中国AI「MiniMax」、上半期増収283% API・基盤モデルが新たな収益の柱に
中国の生成AI企業「MiniMax(稀宇科技)」が、上場後初となる半期決算を発表した。2026年上半期(1~6月)の売上高は前年同期比283.1%増の1億1700万ドル(約180億円)で、すでに25年通期の売上高を上回った。損失額は11.0%縮小して3億5800万ドル(約550億円)となったものの、調整後純損失は111.2%増の2億9300万ドル(約450億円)となった。

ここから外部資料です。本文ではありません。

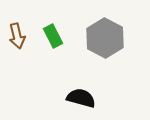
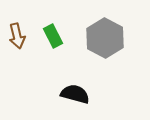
black semicircle: moved 6 px left, 4 px up
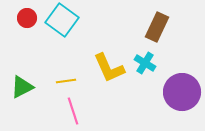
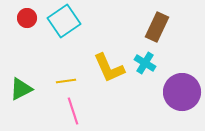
cyan square: moved 2 px right, 1 px down; rotated 20 degrees clockwise
green triangle: moved 1 px left, 2 px down
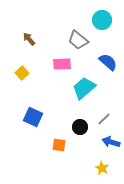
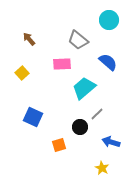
cyan circle: moved 7 px right
gray line: moved 7 px left, 5 px up
orange square: rotated 24 degrees counterclockwise
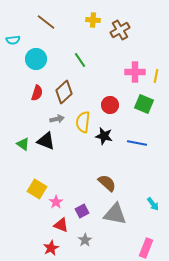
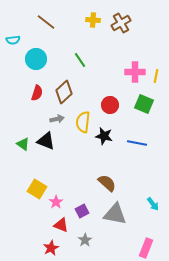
brown cross: moved 1 px right, 7 px up
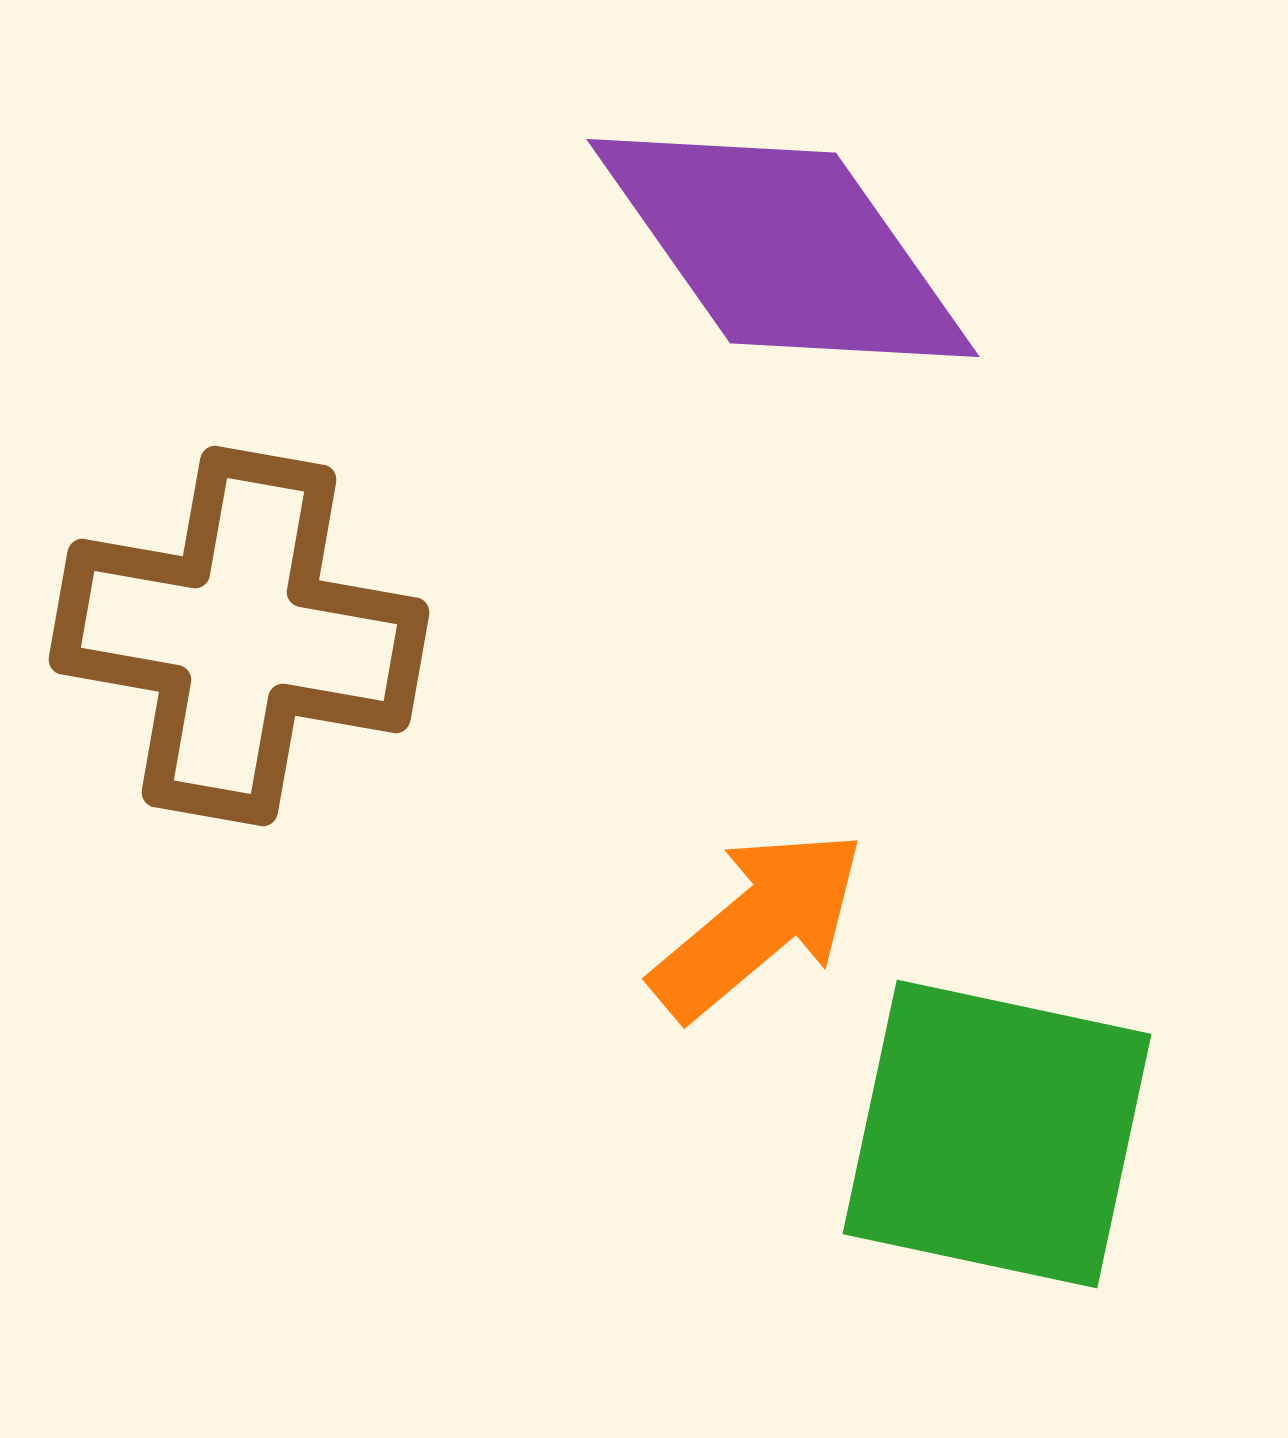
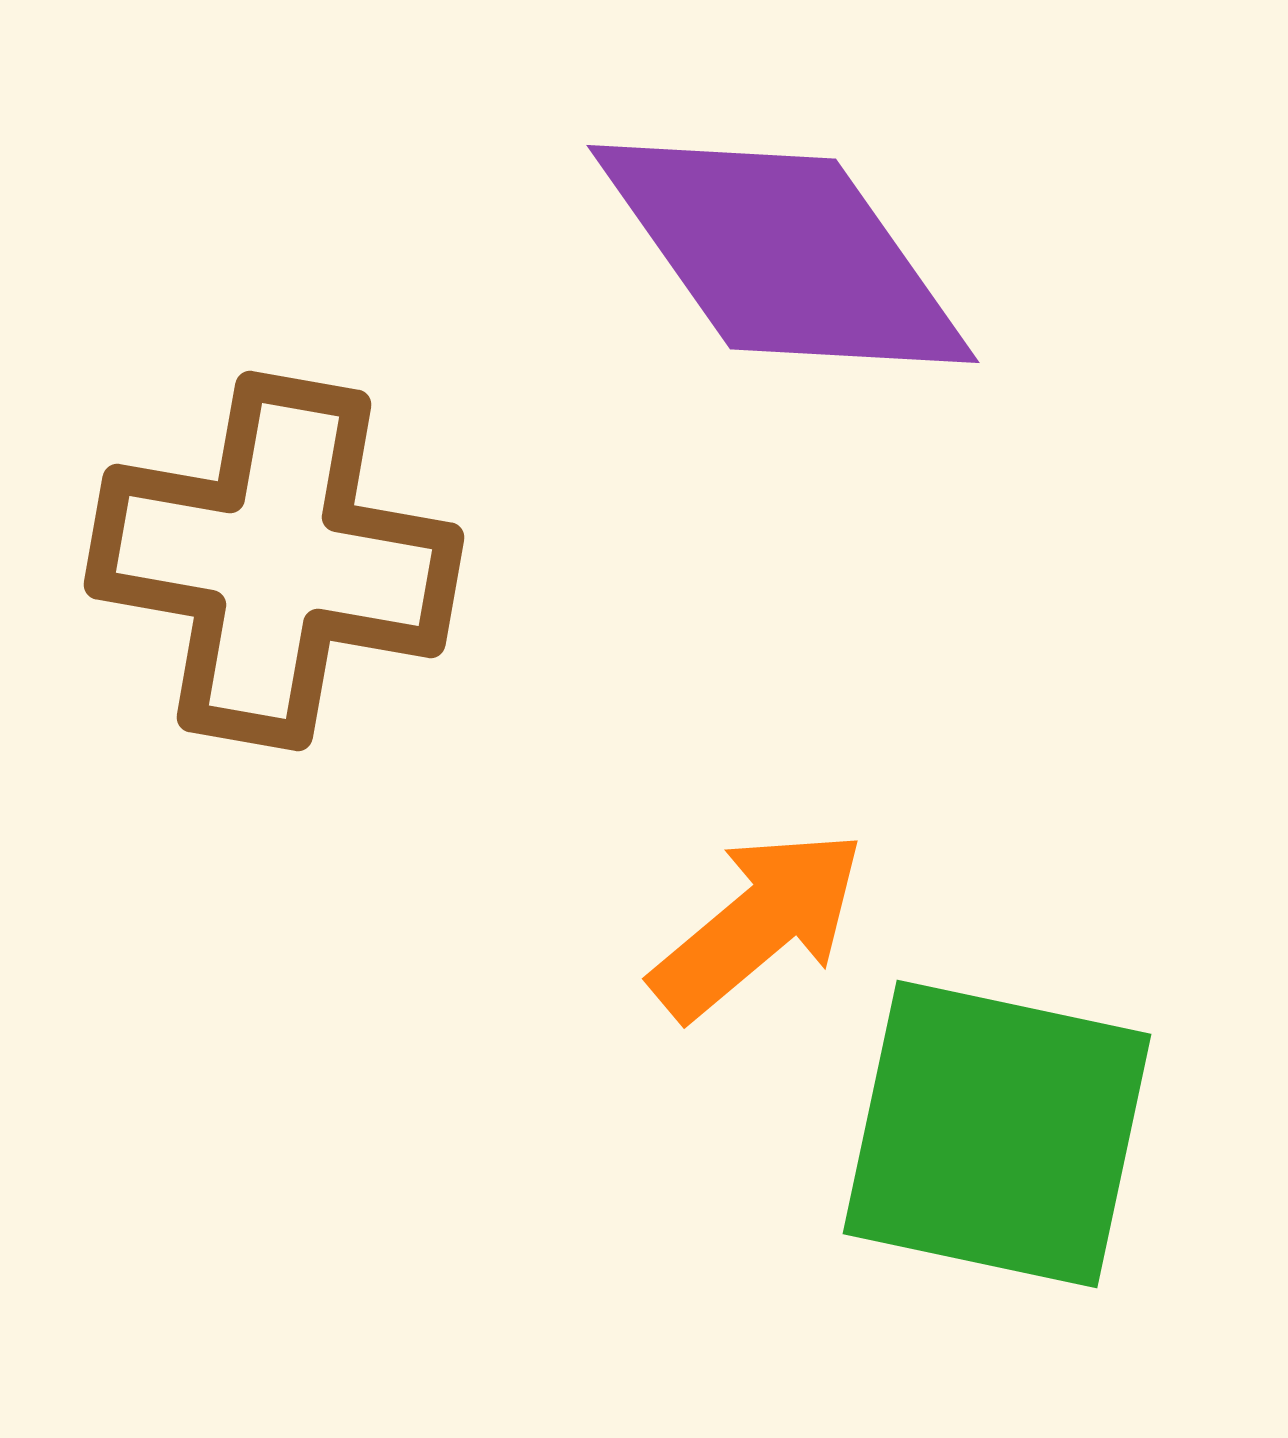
purple diamond: moved 6 px down
brown cross: moved 35 px right, 75 px up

業績が急拡大している背景には、MiniMaxの商用化戦略の転換がある。同社のビジネスの重心は消費者向けAIアプリから、基盤モデルやAPIサービスへと移りつつある。上半期に、オープンプラットフォームおよびその他の企業向けAIサービスの売上高は703.1%増の7393万ドル(約110億円)となり、売上高全体に占める割合は前年同期の30.3%から63.4%へと急拡大、初めて収益源のトップに踊り出た。AIネイティブ製品の売上高は100.9%増の4264万ドル(約66億円)で、売上高全体に占める割合は36.6%に低下した。
オープンプラットフォームの成長をけん引しているのが、新たなAIモデルだ。上半期には、最新の大規模言語モデル(LLM)「M3」を発表し、コーディングやAIエージェント、専門的なタスクへの対応能力を重点的に強化した。さらに、動画生成モデル「H3」も投入し、商用コンテンツ制作や企業向けの用途をさらに拡大している。

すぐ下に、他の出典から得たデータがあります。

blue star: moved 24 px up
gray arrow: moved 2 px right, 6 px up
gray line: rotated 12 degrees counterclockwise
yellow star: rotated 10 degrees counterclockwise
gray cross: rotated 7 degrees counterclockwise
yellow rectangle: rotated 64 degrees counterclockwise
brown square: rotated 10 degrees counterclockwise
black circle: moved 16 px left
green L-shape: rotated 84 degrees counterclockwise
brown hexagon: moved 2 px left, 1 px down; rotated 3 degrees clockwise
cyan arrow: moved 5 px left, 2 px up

新たなAIモデルが相次いで投入されるなか、企業や開発者のモデル利用が急増している。MiniMaxによると、7月のトークン消費量は1月の20倍に膨らんだ。8月時点で、同社の年間経常収益(ARR)は8億ドル(約1200億円)を超え、そのうち8割以上を法人向け事業が占めている。企業顧客と開発者の数も200万を突破した。
ただ、この著しい成長も巨額の投資の上に成り立っている。上半期には同期売上高の2.55倍に相当する2億9800万ドル(約460億円)が研究開発に投じられた。AIモデルの開発を続け、利用量を伸ばしながら、いかに収益性を改善していくかが今後の課題となる。